● Task objective
What is the number of lines in the entries that contain "this"? Reply with that number only.

(Stored data entries)
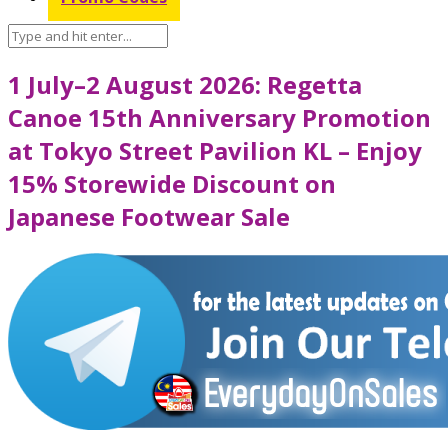
1 July–2 August 2026: Regetta
Canoe 15th Anniversary Promotion
at Tokyo Street Pavilion KL – Enjoy
15% Storewide Discount on
Japanese Footwear Sale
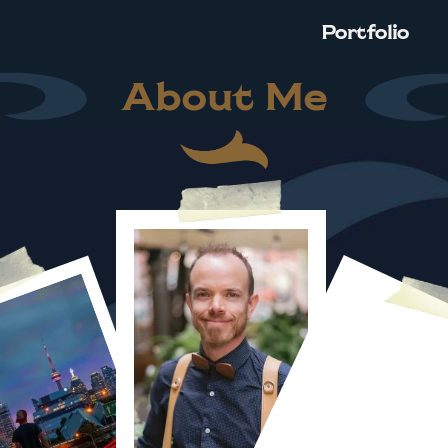
Portfolio
About Me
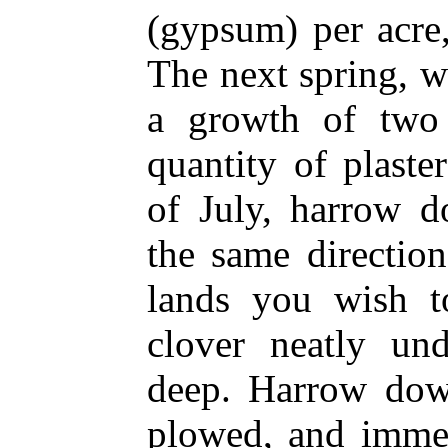
(gypsum) per acre,
The next spring, 
a growth of two
quantity of plaste
of July, harrow d
the same directio
lands you wish t
clover neatly un
deep. Harrow dow
plowed, and imme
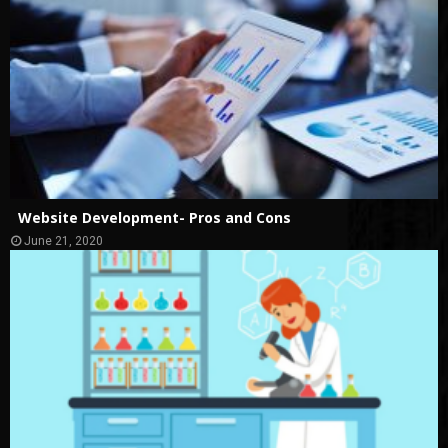
Website Development- Pros and Cons
June 21, 2020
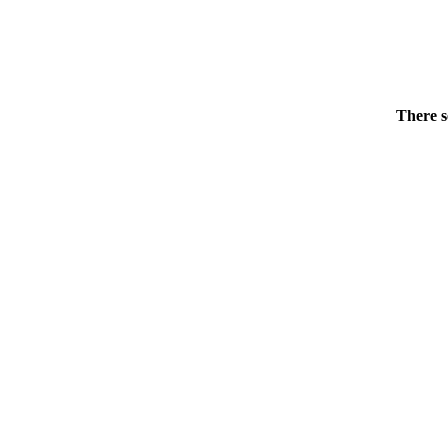
There s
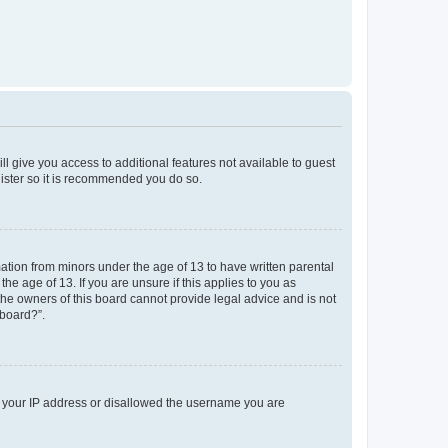
ll give you access to additional features not available to guest
gister so it is recommended you do so.
mation from minors under the age of 13 to have written parental
e age of 13. If you are unsure if this applies to you as
 the owners of this board cannot provide legal advice and is not
 board?”.
ed your IP address or disallowed the username you are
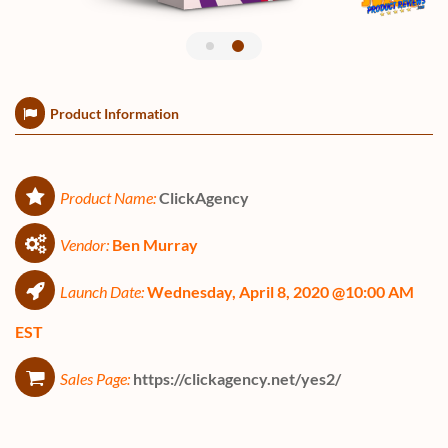
Product Information
Product Name:
ClickAgency
Vendor:
Ben Murray
Launch Date:
Wednesday, April 8, 2020 @10:00 AM
EST
Sales Page:
https://clickagency.net/yes2/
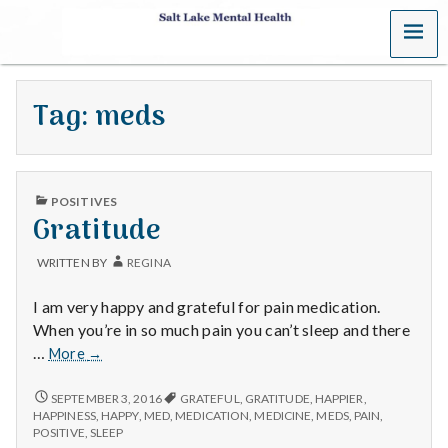
MENU
S
a
Tag:
meds
l
t
PUBLISHED
L
POSITIVES
IN
Gratitude
a
WRITTEN BY
REGINA
k
I am very happy and grateful for pain medication.
e
When you’re in so much pain you can’t sleep and there
Gratitude
…
More
→
M
GRATITUDE
SEPTEMBER 3, 2016
GRATEFUL
,
GRATITUDE
,
HAPPIER
,
e
HAPPINESS
,
HAPPY
,
MED
,
MEDICATION
,
MEDICINE
,
MEDS
,
PAIN
,
POSITIVE
,
SLEEP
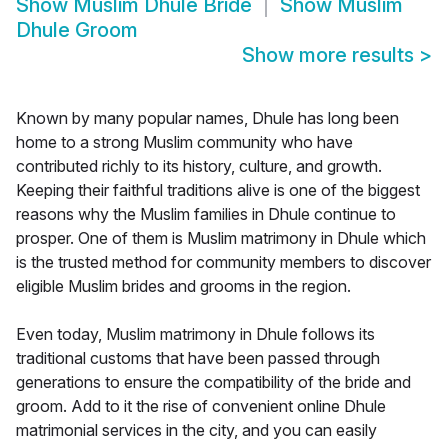
Show
Muslim Dhule Bride
Show
Muslim
Dhule Groom
Show more results
>
Known by many popular names, Dhule has long been
home to a strong Muslim community who have
contributed richly to its history, culture, and growth.
Keeping their faithful traditions alive is one of the biggest
reasons why the Muslim families in Dhule continue to
prosper. One of them is Muslim matrimony in Dhule which
is the trusted method for community members to discover
eligible Muslim brides and grooms in the region.
Even today, Muslim matrimony in Dhule follows its
traditional customs that have been passed through
generations to ensure the compatibility of the bride and
groom. Add to it the rise of convenient online Dhule
matrimonial services in the city, and you can easily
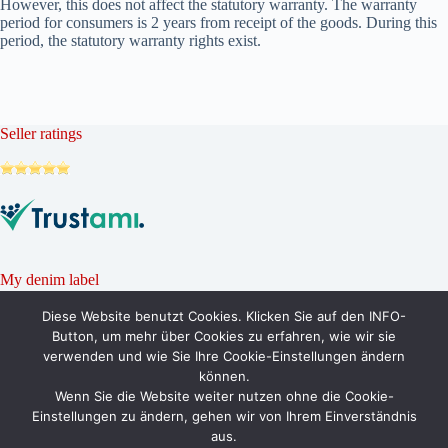
However, this does not affect the statutory warranty. The warranty
period for consumers is 2 years from receipt of the goods. During this
period, the statutory warranty rights exist.
Seller ratings
My denim label
Diese Website benutzt Cookies. Klicken Sie auf den INFO-
Button, um mehr über Cookies zu erfahren, wie wir sie
verwenden und wie Sie Ihre Cookie-Einstellungen ändern
können.
Wenn Sie die Website weiter nutzen ohne die Cookie-
Einstellungen zu ändern, gehen wir von Ihrem Einverständnis
aus.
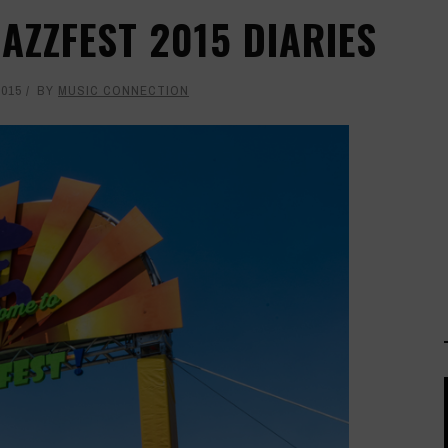
AZZFEST 2015 DIARIES
2015
BY
MUSIC CONNECTION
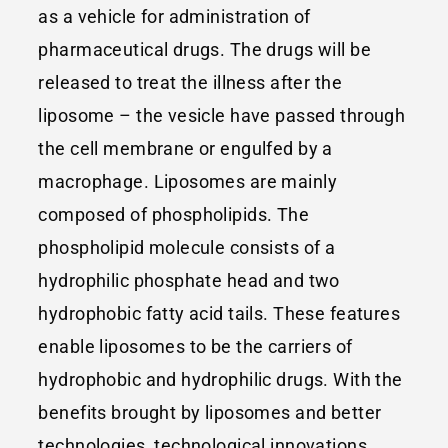
as a vehicle for administration of
pharmaceutical drugs. The drugs will be
released to treat the illness after the
liposome – the vesicle have passed through
the cell membrane or engulfed by a
macrophage. Liposomes are mainly
composed of phospholipids. The
phospholipid molecule consists of a
hydrophilic phosphate head and two
hydrophobic fatty acid tails. These features
enable liposomes to be the carriers of
hydrophobic and hydrophilic drugs. With the
benefits brought by liposomes and better
technologies, technological innovations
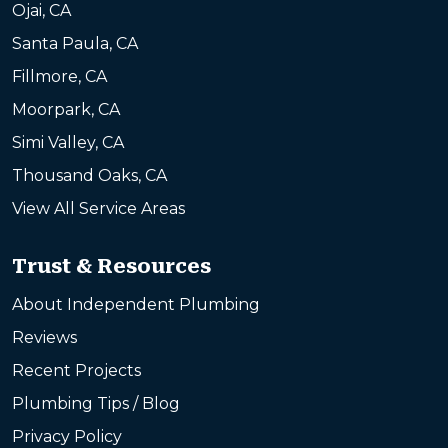
Ojai, CA
Santa Paula, CA
Fillmore, CA
Moorpark, CA
Simi Valley, CA
Thousand Oaks, CA
View All Service Areas
Trust & Resources
About Independent Plumbing
Reviews
Recent Projects
Plumbing Tips / Blog
Privacy Policy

● Finished exercise
4